The attention branch can be seen as a union of spatial attention⁴⁷ and channel attention.⁴⁵ The attention learns a saliency weight map $A$ of the same size as the S-ORAlign features $F$ . Inspired by the proposed attention modules in Wang et al.,²⁹ the spatial attention itself contains two types of attention, a landmark attention $A_{spatial}^{L}$ and a category attention $A_{spatial}^{C}$ . Thus, the attention branch is designed as a three branch unit; two branches for the spatial attention $A_{spatial}^{L}, A_{spatial}^{C}$ (Figure 2(d)) and one for the channel attention $A_{channel}$ (Figure 2(f)).

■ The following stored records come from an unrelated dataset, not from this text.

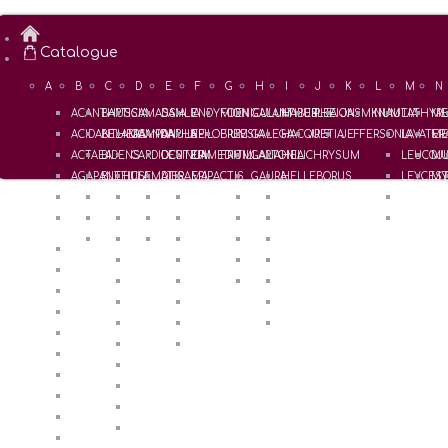
Catalogue
A
B
C
D
E
F
G
H
I
J
K
L
M
N
ACANTHUS
BAPTISIA
CAMASSIA
DAHLIA
ENDYMION
FOENICULUM
GALANTHUS
HABERLEA
IPHEION
JASMINUM
KNAUTIA
LATHYR
ME
ACIDANTHERA
BELAMCANDA
CAMPANULA
DAPHNE
EPILOBIUM
FREESIA
GALEGA
HACQUETIA
IRIS
JEFFERSONIA
LAVATER
ME
ACTAEA
BIDENS
CARDIOCRINUM
DEUTZIA
EPIMEDIUM
FRITILLARIA
GALTONIA
HELICHRYSUM
LEUCOJ
MU
AGAPANTHUS
BLETILLA
CLEMATIS
DIERAMA
EPIPACTIS
GAURA
HELLEBORUS
LEYCEST
MY
ALCALTHAEA
BRIMEURA
COLCHICUM
DIGITALIS
ERANTHIS
GENTIANA
HELLEBORUS x Hybridus
LILIUM
ALCHEMILLA
BRUNNERA
CONVALLARIA
DODECATHEON
EREMURUS
GERANIUM
HEMEROCALLIS
LYSIMAC
BUKINICZIA
CONVOLVULLUS
DORYCNIUM
ERIGERON
GEUM
HEPATICA
ALLIUM
COREOPSIS
ERODIUM
GILLENIA
HERMODACTYLUS
AMSONIA
CORYDALIS
ERYTHRONIUM
GLADIOLUS
HEUCHERA
ANEMONE
COSMOS
EUCOMIS
HOSTA
ANEMONELLA
COTULA
EUPATORIUM
HYACINTHUS
ANGELICA
CROCOSMIA
EUPHORBIA
ANTHERICUM
CROCUS
APIOS
CYCLAMEN
AQUILEGIA
CYPELLA
ARISAEMA
CYPRIPEDIUM
ARTEMISIA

These are combined in a factorized manner as $A = (A_{spatial}^{L} + A_{spatial}^{C}) \times A_{channel} .$

Spatial attention – Landmark

Clothing landmarks represent functional regions of clothing and provide useful information about an item. The predicted heatmaps ${{\hat{M}}_{k}}_{k = 1}^{n_{L}}$ are used to guide attention to the functional clothing regions. The weight map is created by downsampling the predicted heatmaps by a factor d, followed by a max-pooling operation

\hat{M}' = {\{{downsample}_{d} {\hat{M}}_{k}\}}_{k = 1}^{n_{L}}

\begin{matrix} A_{spatial}^{L} (x, y) = max_{k} \hat{M}'_{k} (x, y) \\ \forall (x, y) \in {1, \dots, w_{f}} \times {1, \dots, h_{f}} \end{matrix}

This attention is learned in a supervised manner since it is directly derived from the predicted heatmaps.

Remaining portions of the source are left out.